== Task requirements ==
Only the lines in the entries below from the line with "Ley del Lobby" to the line with "registrator@raa.se", both included, belong in the answer, transcribed exactly and without pictures.

──────

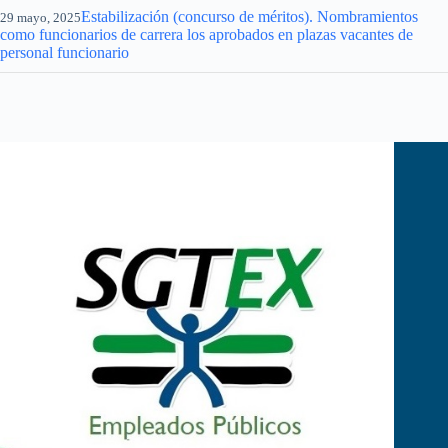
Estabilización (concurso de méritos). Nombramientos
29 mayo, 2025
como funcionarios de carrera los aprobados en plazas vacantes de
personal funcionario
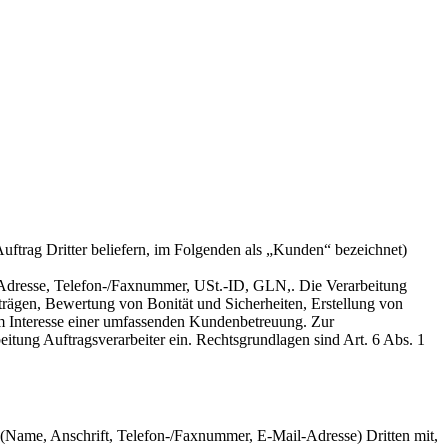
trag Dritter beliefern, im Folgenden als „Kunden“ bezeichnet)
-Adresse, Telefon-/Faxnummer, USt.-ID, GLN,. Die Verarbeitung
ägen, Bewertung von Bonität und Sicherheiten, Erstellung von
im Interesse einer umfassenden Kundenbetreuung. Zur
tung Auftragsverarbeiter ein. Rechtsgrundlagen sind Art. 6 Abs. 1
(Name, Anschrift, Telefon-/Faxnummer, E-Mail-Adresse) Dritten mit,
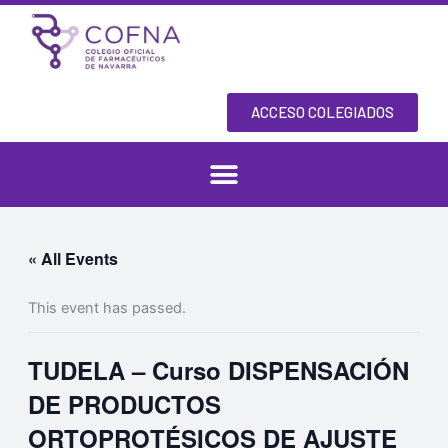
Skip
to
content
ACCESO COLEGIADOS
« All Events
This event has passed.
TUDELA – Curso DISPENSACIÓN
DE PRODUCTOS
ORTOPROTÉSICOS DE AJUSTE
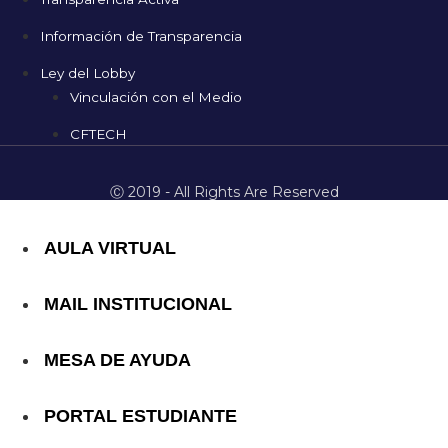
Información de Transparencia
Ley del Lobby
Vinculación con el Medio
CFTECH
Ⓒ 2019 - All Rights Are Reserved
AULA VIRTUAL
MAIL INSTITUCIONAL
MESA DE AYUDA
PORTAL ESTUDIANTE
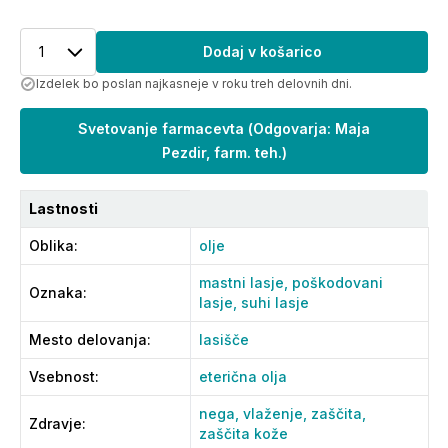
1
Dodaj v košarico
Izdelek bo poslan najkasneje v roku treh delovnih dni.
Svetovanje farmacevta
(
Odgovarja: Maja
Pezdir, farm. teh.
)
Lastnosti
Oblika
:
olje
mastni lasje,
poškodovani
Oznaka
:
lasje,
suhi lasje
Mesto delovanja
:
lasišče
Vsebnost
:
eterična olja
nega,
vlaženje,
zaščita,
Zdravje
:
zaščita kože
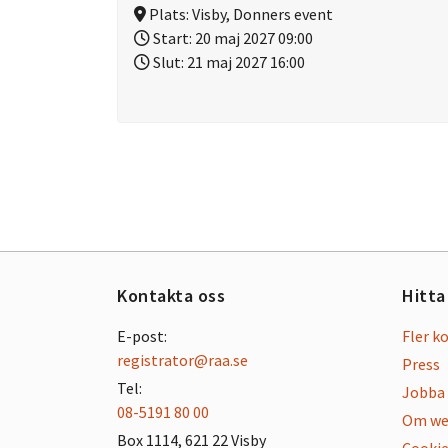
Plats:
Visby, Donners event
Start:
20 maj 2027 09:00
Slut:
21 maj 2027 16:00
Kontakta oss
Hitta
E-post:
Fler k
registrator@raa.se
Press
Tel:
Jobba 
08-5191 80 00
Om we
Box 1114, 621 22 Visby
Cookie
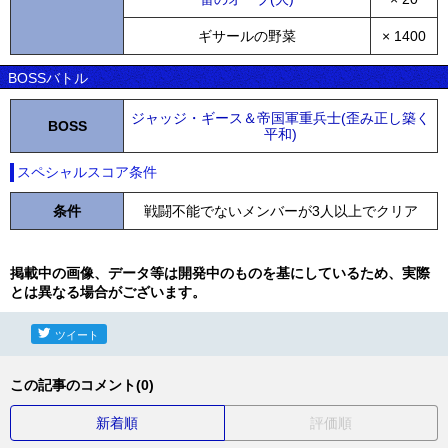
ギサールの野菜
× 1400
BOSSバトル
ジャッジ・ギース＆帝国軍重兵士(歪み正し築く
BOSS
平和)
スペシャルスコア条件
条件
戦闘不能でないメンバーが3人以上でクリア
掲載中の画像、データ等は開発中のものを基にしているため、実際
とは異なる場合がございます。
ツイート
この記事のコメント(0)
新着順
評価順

──────

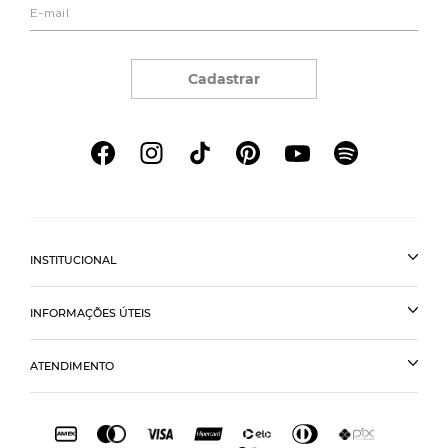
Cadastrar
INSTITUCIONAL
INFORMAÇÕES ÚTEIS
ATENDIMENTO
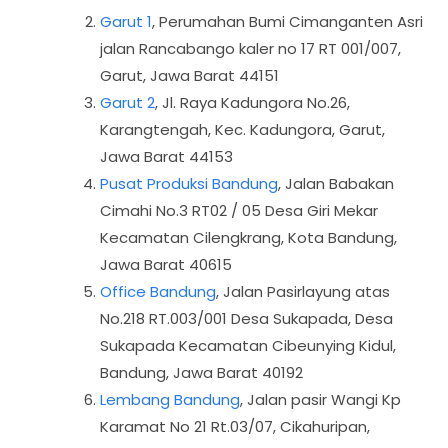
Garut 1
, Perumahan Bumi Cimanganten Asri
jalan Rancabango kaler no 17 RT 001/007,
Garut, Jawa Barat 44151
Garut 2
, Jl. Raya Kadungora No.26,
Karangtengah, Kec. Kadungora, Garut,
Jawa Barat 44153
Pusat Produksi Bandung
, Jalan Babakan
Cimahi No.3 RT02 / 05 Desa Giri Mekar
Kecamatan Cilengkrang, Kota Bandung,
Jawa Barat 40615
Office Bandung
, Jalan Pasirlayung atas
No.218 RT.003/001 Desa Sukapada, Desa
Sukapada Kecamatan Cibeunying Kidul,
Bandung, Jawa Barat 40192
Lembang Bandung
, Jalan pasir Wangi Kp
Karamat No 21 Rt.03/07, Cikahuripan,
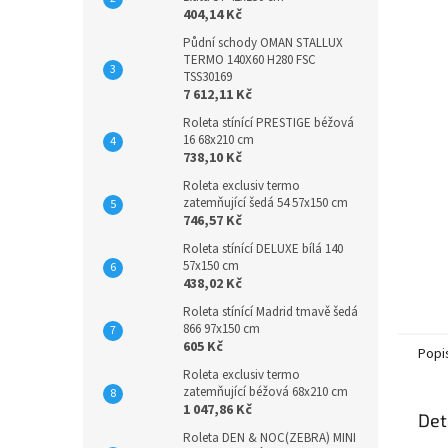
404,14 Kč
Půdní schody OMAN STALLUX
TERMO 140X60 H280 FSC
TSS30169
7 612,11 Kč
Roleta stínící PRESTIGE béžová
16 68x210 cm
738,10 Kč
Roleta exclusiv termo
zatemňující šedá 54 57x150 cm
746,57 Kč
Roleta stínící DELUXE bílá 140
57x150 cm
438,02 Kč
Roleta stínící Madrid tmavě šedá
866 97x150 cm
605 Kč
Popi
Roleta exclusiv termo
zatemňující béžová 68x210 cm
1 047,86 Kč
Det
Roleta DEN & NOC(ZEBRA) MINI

──────

== Expected answer ==
Ley del Lobby
Vinculación con el Medio
CFTECH
Ⓒ 2019 - All Rights Are Reserved
AULA VIRTUAL
MAIL INSTITUCIONAL
MESA DE AYUDA
PORTAL ESTUDIANTE
1
Dodaj v košarico
Izdelek bo poslan najkasneje v roku treh delovnih dni.
Svetovanje farmacevta
(
Odgovarja: Maja
Pezdir, farm. teh.
)
Lastnosti
Oblika
:
olje
mastni lasje,
poškodovani
Oznaka
:
lasje,
suhi lasje
Mesto delovanja
:
lasišče
Vsebnost
:
eterična olja
nega,
vlaženje,
zaščita,
Zdravje
:
zaščita kože
Plats:
Visby, Donners event
Start:
20 maj 2027 09:00
Slut:
21 maj 2027 16:00
Kontakta oss
Hitta
E-post:
Fler k
registrator@raa.se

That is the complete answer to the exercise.